The news – from Bloomberg, citing unnamed sources familiar with the matter – dovetails with a recent report, also from Bloomberg, that AT&T is talking to infrastructure investors about expanding its massive fiber network buildout even further. According to that report, AT&T has hired Morgan Stanley to help drive interest among investors for a fiber joint venture worth up to $15 billion.

AT&T, for its part, has already committed to doubling its fiber footprint to around 30 million locations by 2025 by upgrading its aging DSL network. But the company has already signaled ambitions beyond that; for example, it is building a fiber network in the Phoenix, Arizona, suburb of Mesa, a location beyond the boundaries of its existing copper network footprint.

T-Mobile toys with fiber

"We are very open minded about whether our team, our ability to execute, our brand, our in-place 5G network, could serve broader markets," T-Mobile CEO Mike Sievert said recently when questioned about his company's interest in building fiber.

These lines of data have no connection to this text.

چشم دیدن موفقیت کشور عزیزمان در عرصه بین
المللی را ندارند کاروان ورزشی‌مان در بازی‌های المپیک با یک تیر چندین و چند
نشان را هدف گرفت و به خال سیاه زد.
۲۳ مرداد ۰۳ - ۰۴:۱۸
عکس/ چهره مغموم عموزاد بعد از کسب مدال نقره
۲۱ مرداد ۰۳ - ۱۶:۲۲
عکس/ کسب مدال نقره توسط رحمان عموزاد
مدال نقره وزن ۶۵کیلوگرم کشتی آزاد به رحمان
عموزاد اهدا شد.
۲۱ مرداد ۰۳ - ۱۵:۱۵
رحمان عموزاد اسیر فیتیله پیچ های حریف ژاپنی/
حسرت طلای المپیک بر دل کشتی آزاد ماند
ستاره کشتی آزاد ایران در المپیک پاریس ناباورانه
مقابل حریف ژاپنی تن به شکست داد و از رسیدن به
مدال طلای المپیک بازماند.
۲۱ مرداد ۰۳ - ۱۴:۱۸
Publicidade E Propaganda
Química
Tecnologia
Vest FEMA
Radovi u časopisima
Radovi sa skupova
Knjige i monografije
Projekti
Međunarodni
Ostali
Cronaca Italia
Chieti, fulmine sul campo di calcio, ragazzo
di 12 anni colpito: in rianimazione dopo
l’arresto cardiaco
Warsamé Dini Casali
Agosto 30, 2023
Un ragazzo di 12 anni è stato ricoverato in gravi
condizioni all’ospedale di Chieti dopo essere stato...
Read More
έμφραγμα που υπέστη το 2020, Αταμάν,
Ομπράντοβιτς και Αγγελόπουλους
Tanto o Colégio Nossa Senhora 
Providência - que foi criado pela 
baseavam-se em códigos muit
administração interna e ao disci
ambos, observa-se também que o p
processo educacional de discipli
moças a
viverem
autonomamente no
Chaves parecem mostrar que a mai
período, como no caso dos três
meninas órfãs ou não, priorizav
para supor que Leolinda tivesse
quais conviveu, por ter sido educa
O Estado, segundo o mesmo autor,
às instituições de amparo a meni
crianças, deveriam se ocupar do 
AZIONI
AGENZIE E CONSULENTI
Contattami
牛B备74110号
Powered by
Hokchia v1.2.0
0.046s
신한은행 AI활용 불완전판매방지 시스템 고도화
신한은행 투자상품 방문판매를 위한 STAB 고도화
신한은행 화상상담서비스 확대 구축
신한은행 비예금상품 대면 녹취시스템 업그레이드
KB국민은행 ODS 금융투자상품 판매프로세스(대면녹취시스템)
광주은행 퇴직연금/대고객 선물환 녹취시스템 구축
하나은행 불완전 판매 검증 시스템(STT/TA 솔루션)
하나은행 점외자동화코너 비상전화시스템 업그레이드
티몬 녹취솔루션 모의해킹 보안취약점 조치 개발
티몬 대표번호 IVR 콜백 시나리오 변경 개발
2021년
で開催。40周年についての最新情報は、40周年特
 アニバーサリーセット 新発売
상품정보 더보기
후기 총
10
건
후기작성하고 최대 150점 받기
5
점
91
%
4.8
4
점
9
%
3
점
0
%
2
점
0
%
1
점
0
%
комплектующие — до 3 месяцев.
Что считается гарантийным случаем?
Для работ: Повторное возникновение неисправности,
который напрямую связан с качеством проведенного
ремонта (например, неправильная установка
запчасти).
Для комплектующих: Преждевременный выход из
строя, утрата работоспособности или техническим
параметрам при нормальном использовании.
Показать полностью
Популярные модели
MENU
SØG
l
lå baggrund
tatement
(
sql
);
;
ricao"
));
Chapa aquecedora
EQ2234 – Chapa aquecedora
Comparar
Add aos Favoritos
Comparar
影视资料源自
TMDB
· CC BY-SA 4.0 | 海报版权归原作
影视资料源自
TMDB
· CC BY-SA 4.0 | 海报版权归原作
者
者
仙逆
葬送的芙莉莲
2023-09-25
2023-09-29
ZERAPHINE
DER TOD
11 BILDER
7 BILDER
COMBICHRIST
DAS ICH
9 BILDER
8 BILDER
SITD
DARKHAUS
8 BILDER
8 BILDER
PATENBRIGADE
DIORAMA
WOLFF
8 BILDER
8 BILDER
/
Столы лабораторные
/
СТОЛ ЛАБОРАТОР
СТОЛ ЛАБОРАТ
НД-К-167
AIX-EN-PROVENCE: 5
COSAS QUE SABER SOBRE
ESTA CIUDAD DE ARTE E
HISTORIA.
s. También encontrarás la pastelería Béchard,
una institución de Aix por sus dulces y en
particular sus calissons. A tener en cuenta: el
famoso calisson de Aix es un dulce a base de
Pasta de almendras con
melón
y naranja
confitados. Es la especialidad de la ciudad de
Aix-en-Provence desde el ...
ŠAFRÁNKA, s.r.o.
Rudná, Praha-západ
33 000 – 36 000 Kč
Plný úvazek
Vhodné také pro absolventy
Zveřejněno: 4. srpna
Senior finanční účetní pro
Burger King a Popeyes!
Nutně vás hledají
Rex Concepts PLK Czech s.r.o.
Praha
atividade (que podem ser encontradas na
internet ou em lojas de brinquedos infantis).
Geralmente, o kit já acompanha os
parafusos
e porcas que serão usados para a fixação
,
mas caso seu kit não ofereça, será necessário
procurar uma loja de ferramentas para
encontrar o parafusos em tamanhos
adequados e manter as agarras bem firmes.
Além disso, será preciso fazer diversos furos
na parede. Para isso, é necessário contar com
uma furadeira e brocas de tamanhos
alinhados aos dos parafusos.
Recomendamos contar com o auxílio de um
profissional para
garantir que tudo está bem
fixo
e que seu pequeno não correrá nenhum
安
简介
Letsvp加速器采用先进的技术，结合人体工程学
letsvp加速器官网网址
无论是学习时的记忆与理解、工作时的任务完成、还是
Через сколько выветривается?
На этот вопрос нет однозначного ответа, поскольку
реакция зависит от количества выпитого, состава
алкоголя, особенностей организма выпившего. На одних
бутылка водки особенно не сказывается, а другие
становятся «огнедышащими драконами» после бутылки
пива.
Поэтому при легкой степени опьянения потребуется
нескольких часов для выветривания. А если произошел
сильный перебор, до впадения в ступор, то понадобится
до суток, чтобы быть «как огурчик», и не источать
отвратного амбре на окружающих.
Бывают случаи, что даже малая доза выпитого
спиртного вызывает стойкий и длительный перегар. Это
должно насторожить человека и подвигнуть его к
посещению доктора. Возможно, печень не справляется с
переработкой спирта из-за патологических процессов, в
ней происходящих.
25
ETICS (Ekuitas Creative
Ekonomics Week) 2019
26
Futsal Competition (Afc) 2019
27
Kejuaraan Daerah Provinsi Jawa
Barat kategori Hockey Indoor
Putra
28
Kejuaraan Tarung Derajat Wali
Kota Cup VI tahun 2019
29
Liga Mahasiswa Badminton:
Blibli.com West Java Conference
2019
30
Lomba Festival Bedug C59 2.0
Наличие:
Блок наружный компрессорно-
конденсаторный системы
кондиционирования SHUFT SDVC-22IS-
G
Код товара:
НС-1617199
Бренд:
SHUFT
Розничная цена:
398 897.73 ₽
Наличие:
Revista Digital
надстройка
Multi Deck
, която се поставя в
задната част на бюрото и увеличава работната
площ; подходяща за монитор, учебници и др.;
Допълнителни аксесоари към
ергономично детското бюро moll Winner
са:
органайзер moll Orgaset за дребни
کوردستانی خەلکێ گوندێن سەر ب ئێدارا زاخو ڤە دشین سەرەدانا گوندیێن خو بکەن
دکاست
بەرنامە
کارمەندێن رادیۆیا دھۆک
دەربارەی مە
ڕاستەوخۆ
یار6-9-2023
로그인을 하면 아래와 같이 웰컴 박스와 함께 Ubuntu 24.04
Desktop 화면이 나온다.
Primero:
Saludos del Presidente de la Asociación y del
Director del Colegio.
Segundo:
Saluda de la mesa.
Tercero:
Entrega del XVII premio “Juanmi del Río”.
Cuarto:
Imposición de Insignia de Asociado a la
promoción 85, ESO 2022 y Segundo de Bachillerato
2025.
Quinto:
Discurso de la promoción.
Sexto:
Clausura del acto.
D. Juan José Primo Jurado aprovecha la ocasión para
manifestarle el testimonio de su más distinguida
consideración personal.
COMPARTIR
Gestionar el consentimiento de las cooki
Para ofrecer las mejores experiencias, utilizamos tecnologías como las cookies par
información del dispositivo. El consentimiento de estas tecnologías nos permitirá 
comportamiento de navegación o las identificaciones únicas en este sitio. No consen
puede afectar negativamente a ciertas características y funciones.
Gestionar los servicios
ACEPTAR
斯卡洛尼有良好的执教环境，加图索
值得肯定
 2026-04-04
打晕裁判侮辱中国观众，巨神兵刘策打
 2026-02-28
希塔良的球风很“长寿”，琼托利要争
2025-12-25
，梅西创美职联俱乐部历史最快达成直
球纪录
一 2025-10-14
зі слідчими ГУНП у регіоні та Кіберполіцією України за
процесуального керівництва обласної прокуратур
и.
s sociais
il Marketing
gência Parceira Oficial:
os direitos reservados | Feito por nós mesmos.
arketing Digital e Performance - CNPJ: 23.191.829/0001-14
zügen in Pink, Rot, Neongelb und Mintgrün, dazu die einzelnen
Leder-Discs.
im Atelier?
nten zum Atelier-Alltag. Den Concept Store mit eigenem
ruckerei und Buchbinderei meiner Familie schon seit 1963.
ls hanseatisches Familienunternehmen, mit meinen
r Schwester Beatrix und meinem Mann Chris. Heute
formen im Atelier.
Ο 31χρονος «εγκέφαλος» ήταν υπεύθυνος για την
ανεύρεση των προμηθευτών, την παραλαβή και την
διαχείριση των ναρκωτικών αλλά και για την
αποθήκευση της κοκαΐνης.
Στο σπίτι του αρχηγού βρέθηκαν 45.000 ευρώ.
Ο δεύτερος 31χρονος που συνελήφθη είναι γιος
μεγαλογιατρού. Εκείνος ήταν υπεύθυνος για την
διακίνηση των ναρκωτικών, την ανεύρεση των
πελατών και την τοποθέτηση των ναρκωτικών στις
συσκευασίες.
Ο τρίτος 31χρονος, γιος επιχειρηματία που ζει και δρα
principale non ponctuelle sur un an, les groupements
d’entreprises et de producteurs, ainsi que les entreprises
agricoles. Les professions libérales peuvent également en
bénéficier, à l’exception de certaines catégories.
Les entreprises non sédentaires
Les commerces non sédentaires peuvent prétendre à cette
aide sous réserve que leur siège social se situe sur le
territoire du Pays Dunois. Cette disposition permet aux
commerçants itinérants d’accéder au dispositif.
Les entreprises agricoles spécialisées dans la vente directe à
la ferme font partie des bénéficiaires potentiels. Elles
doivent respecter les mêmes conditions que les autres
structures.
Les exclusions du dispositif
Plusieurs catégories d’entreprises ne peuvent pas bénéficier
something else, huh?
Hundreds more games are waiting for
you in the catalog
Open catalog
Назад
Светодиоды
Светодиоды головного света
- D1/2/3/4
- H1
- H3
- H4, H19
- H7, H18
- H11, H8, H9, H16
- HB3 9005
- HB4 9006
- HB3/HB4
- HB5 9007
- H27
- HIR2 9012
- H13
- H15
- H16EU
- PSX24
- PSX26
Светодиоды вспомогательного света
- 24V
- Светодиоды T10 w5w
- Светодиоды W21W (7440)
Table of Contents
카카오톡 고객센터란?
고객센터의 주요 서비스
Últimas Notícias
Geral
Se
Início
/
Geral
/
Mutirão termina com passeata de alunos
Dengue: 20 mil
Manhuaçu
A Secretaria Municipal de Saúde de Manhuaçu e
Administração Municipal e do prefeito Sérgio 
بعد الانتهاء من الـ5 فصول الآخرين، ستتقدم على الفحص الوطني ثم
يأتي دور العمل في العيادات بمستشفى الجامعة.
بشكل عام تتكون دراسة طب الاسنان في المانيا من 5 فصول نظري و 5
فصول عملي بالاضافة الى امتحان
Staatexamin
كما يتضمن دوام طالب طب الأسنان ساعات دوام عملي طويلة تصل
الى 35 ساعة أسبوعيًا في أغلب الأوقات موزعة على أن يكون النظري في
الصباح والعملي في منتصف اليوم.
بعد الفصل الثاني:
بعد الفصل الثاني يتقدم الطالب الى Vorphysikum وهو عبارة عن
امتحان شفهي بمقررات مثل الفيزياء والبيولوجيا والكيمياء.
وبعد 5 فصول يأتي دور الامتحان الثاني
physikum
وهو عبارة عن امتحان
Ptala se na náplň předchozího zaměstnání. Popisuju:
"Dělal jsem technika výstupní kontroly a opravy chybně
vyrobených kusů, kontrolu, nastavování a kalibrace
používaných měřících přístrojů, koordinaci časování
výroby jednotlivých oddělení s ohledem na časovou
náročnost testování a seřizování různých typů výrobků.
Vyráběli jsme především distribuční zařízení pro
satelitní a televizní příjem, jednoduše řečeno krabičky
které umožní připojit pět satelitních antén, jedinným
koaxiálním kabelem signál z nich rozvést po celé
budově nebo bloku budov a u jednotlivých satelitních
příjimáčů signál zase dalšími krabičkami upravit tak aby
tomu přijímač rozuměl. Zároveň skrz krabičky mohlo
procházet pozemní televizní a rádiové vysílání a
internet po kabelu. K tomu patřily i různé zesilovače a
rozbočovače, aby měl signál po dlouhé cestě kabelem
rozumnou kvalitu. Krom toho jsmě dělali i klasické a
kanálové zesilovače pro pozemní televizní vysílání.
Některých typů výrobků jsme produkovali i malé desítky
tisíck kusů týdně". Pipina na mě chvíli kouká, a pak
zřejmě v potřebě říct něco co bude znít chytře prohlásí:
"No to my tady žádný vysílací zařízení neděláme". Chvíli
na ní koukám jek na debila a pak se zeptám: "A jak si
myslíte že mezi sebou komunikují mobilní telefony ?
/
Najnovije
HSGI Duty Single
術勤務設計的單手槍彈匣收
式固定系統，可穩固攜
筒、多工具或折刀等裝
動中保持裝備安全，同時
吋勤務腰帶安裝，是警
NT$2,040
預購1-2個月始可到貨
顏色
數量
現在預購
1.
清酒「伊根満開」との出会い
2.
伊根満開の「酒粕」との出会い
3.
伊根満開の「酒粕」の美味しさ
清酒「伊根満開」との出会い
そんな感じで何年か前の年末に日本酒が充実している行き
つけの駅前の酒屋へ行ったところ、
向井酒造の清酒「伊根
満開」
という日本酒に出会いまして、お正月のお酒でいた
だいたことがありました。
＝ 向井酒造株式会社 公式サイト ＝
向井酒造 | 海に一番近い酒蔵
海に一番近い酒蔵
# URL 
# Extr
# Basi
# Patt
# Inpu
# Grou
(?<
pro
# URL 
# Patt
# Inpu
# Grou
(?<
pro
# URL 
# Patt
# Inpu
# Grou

Figure 1: (Source: Robert K. Chin - Storefronts/Alamy Stock Photo) (Source: Robert K. Chin - Storefronts/Alamy Stock Photo)

"And so we're of course interested in adjacencies that would very smartly utilize all of those assets, including our physical and digital distribution capabilities. And so we're interested," he continued. Sievert made his comments during T-Mobile's recent quarterly conference call, according to a Seeking Alpha transcript. "We haven't drawn any conclusions about it and I really can't answer whether 5G fixed wireless success makes us more interested or less interested. It could be a little of both for the obvious reasons. So you'll have to stay tuned. We're having a look at it."

T-Mobile last year dipped its toe into the fiber-to-the-home market in Manhattan by quietly introducing T-Mobile Fiber. According to the financial analysts at New Street Research, the company partnered with Pilot Fiber to sell 950 Mbit/s connections, and is currently covering 700 buildings with the service.

T-Mobile officials have described the offering as a test in order to discover whether the company can also offer fiber in addition to fixed wireless access (FWA) and smartphone services. "We'll look at those things. And we haven't drawn any conclusions," Sievert said of the test.

Of course, T-Mobile's existing 5G network sits atop nationwide fiber networks operated by other companies; T-Mobile leases connections on those networks to route its customers' traffic across the country and the world. But T-Mobile officials have argued that those leases are relatively inexpensive. Indeed, T-Mobile recently unloaded its legacy Sprint wireline business, striking a deal to sell the asset to Cogent in a transaction valued at $1.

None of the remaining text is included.